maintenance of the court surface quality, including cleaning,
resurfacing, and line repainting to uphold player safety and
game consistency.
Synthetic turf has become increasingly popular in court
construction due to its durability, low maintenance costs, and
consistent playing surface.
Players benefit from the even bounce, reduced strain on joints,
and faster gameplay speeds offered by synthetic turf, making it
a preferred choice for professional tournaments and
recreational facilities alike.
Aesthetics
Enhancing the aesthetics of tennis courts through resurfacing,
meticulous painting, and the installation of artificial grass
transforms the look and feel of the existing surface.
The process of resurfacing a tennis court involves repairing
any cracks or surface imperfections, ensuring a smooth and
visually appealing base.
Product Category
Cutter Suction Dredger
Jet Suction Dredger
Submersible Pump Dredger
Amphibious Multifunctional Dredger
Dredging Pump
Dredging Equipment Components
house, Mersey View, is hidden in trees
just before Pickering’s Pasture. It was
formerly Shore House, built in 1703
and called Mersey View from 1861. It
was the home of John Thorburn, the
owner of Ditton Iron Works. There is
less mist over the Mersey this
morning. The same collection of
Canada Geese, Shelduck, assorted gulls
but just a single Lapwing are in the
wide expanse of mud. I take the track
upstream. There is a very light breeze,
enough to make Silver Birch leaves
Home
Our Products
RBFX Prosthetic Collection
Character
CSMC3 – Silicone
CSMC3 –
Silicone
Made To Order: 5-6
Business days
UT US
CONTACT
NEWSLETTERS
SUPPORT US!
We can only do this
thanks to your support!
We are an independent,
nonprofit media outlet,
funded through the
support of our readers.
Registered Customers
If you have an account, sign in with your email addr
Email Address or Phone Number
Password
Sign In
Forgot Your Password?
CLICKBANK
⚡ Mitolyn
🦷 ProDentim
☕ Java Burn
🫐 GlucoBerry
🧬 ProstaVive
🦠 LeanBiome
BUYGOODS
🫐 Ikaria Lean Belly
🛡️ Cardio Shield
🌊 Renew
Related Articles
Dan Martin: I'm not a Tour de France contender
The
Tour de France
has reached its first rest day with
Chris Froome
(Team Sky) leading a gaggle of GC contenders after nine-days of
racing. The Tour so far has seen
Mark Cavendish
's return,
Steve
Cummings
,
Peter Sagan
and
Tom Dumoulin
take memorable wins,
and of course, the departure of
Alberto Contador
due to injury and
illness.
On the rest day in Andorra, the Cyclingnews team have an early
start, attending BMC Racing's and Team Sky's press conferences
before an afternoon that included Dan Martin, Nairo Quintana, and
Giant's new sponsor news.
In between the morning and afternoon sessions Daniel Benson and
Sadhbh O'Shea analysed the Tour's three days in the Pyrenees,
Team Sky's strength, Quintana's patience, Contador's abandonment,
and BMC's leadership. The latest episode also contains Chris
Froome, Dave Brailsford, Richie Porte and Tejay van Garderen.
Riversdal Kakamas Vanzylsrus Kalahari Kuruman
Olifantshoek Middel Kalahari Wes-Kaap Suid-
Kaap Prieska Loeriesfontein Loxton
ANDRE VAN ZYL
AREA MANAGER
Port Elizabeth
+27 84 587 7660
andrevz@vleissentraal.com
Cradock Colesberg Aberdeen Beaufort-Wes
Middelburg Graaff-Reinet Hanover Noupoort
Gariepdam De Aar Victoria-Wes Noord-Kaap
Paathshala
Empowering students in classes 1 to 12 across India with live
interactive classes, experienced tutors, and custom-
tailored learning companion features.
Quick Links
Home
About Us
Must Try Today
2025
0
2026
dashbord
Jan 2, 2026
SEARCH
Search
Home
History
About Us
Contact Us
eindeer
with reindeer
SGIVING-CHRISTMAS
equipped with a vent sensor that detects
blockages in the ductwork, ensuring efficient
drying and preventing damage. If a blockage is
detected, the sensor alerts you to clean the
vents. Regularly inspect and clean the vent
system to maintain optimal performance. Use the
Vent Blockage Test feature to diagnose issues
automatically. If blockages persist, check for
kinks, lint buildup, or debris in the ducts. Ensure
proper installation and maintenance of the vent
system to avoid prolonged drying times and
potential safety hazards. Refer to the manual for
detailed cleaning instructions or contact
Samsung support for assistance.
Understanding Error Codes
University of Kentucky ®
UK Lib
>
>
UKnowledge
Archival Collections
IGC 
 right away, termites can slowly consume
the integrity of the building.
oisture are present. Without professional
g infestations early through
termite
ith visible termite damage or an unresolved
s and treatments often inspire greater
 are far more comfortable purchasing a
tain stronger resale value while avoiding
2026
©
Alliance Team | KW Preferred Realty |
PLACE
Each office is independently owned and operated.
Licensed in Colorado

**Exercise:**
In the material above, find the line with "kinks, lint buildup, or"; then copy it and every line after it, exactly, through the end.

**Result for this task:**
kinks, lint buildup, or debris in the ducts. Ensure
proper installation and maintenance of the vent
system to avoid prolonged drying times and
potential safety hazards. Refer to the manual for
detailed cleaning instructions or contact
Samsung support for assistance.
Understanding Error Codes
University of Kentucky ®
UK Lib
>
>
UKnowledge
Archival Collections
IGC 
 right away, termites can slowly consume
the integrity of the building.
oisture are present. Without professional
g infestations early through
termite
ith visible termite damage or an unresolved
s and treatments often inspire greater
 are far more comfortable purchasing a
tain stronger resale value while avoiding
2026
©
Alliance Team | KW Preferred Realty |
PLACE
Each office is independently owned and operated.
Licensed in Colorado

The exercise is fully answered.